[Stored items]
Start of Block
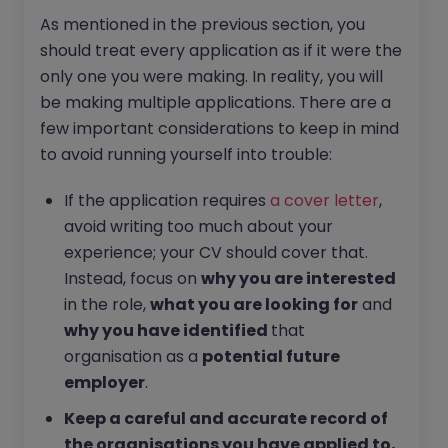
As mentioned in the previous section, you
should treat every application as if it were the
only one you were making. In reality, you will
be making multiple applications. There are a
few important considerations to keep in mind
to avoid running yourself into trouble:
If the application requires
a cover letter
,
avoid writing too much about your
experience; your CV should cover that.
Instead, focus on
why you are interested
in the role,
what you are looking for
and
why you have identified
that
organisation as a
potential future
employer
.
Keep a careful and accurate record of
the organisations you have applied to,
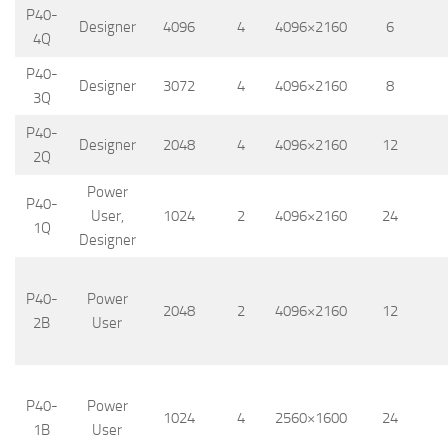
P40-
Designer
4096
4
4096×2160
6
4Q
P40-
Designer
3072
4
4096×2160
8
3Q
P40-
Designer
2048
4
4096×2160
12
2Q
Power
P40-
User,
1024
2
4096×2160
24
1Q
Designer
P40-
Power
2048
2
4096×2160
12
2B
User
P40-
Power
1024
4
2560×1600
24
1B
User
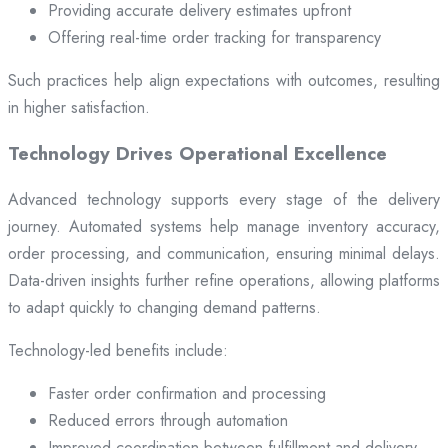
Providing accurate delivery estimates upfront
Offering real-time order tracking for transparency
Such practices help align expectations with outcomes, resulting
in higher satisfaction.
Technology Drives Operational Excellence
Advanced technology supports every stage of the delivery
journey. Automated systems help manage inventory accuracy,
order processing, and communication, ensuring minimal delays.
Data-driven insights further refine operations, allowing platforms
to adapt quickly to changing demand patterns.
Technology-led benefits include:
Faster order confirmation and processing
Reduced errors through automation
Improved coordination between fulfillment and delivery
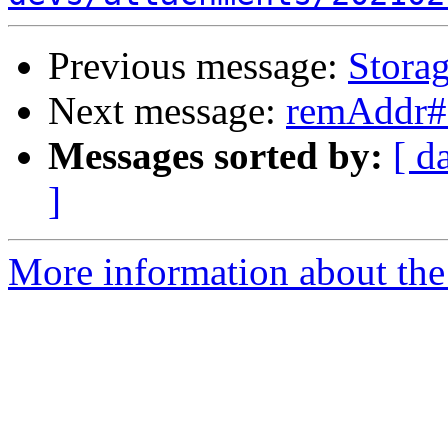
Previous message:
Storag
Next message:
remAddr# 
Messages sorted by:
[ d
]
More information about the 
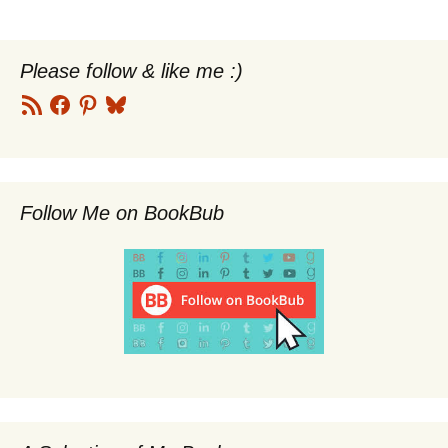
navigation
Please follow & like me :)
RSS
Facebook
Pinterest
Bluesky
Feed
Follow Me on BookBub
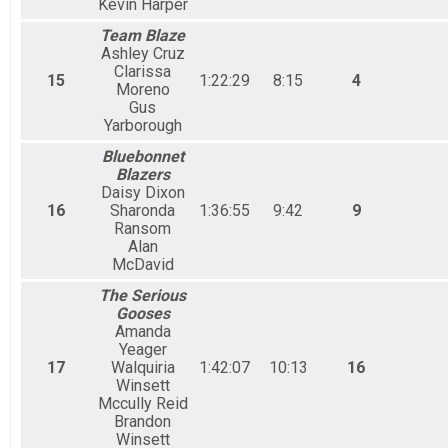
Kevin Harper
Team Blaze
Ashley Cruz
Clarissa
15
1:22:29
8:15
4
Moreno
Gus
Yarborough
Bluebonnet
Blazers
Daisy Dixon
16
Sharonda
1:36:55
9:42
9
Ransom
Alan
McDavid
The Serious
Gooses
Amanda
Yeager
17
Walquiria
1:42:07
10:13
16
Winsett
Mccully Reid
Brandon
Winsett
End of Block
Which lines of the records contain "have"? Show each of them.

[RESPONSE AREA]:
why you have identified
the organisations you have applied to,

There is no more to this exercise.